Выходили они вместе, незадолго до звонка, ныряли в метро и ехали до «Комсомольской». Там, на галерее, всегда возникал маленький спор, кончавшийся, как правило, тем, что она уступала: ехать ему или нет провожать ее до Левобережной. «Не надо, Саша, возвращайся, — убеждала его она. — Я и сама прекрасно доберусь, ведь поздно уже, и там еще от станции надо идти, и обратно, через лес, да еще ждать электричку на пустой платформе, родители же будут беспокоиться, когда ты домой заявишься — во втором часу?..»
Конечно, вечеринки, библиотека, электрички — это было отнюдь не все. И он, и она уже были взрослые люди, и то, что рано или поздно должно было произойти, произошло — на даче, у кого-то из его товарищей, когда хозяин и другие гости ушли купаться на пруд, оставив их ненадолго одних. Но ту, первую их такую встречу, по правде говоря, не хочется даже и вспоминать — до того это все было бестолково, вернее, он был бестолков, неловок, неумел.
Даже сейчас он краснел, вспоминая себя в тот день — свои дрожащие руки, суетливые, судорожные движения, торопливость, пот на лице, и ее улыбку потом, и этот мягкий снисходительный жест, которым она, взъерошив его волосы, чуть отстранила его от себя: ничего, все хорошо, не надо расстраиваться, одевайся, скоро они придут…
По-настоящему их близость началась не тогда, а позже, уже зимой, когда ее соседки по комнате разъехались на каникулы по домам и она осталась в ней одна. Был, как сейчас помнится, стылый морозный вечер, он стоял в тамбуре электрички, курил и смотрел на пролетавшие мимо огни пакгаузов, дома, придвинувшиеся вплотную к железнодорожному полотну, деревья в снегу, тускло освещенные платформы, столбы, рельсы, провода… Вслед за вагоном высоко в небе, перепрыгивая через рваные лохмотья туч, бежала луна. Снег по откосам синел, иногда, на переездах, в глаза упирались фары какого-нибудь грузовика, застывшего там, перед шлагбаумом, потом опять начинались темь, синий снег, овраги, луна… Леля ждала его у себя, он сказал дома, что уезжает за город, на несколько дней, может быть, недели на две.

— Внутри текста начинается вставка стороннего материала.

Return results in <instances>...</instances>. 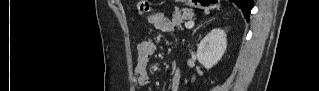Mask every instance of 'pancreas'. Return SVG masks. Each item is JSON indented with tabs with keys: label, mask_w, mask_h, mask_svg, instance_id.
<instances>
[{
	"label": "pancreas",
	"mask_w": 319,
	"mask_h": 91,
	"mask_svg": "<svg viewBox=\"0 0 319 91\" xmlns=\"http://www.w3.org/2000/svg\"><path fill=\"white\" fill-rule=\"evenodd\" d=\"M193 17L194 13L190 9H176L172 14V22L173 25L176 26L178 29L183 30L182 23L184 22V20L192 19Z\"/></svg>",
	"instance_id": "cf45deb5"
}]
</instances>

В городе погода была в тот вечер тихая, но здесь, на Левобережной, мело. Когда он шел по занесенной снегом тропинке к общежитию, лес шумел и волновался у него над головой, сосны скрипели, вершины их раскачивались на ветру, и на спину ему и плечи сыпалась мелкая снежная пыль…
Без пропуска в общежитие проникнуть было нельзя, и он долго топтался в снегу, с обратной стороны здания, у пожарной лестницы, дожидаясь, пока, согласно уговору, сверху, из ее окна, ему не подадут какой-нибудь знак. Наконец шторы в ближайшем к лестнице окне на четвертом этаже раздвинулись, и в пятне света, брызнувшего оттуда, возникла Лелина голова. Увидев его внизу, Леля с треском высадила обе половинки рамы и, свесившись вниз, замахала рукой. Он подпрыгнул, ухватился ладонями за липкую, обжигающую металлом нижнюю перекладину лестницы, подтянулся на руках, потом уцепился за следующую перекладину, потом за следующую, пристроил одно колено, другое, еще подтянулся, встал — и через несколько секунд оказался наверху, вровень с ее окном. Но этого было мало: окно было больше чем в метре от лестницы, он мог дотянуться рукой до подоконника, но ноги — как же ноги? Хоть бы какой-нибудь выступ, щербинка — нет, стена, ровная, как стол. Поколебавшись мгновение, он резко, рывком бросил левую руку и тело вперед, схватился за внутренний выступ подоконника, повис, но… Если бы она в ту же долю секунды не вцепилась обеими руками в воротник его пальто, не откинулась назад и, падая, не потащила его на себя… Черт знает что, от каких же все-таки пустяков зависит иной раз человеческая жизнь…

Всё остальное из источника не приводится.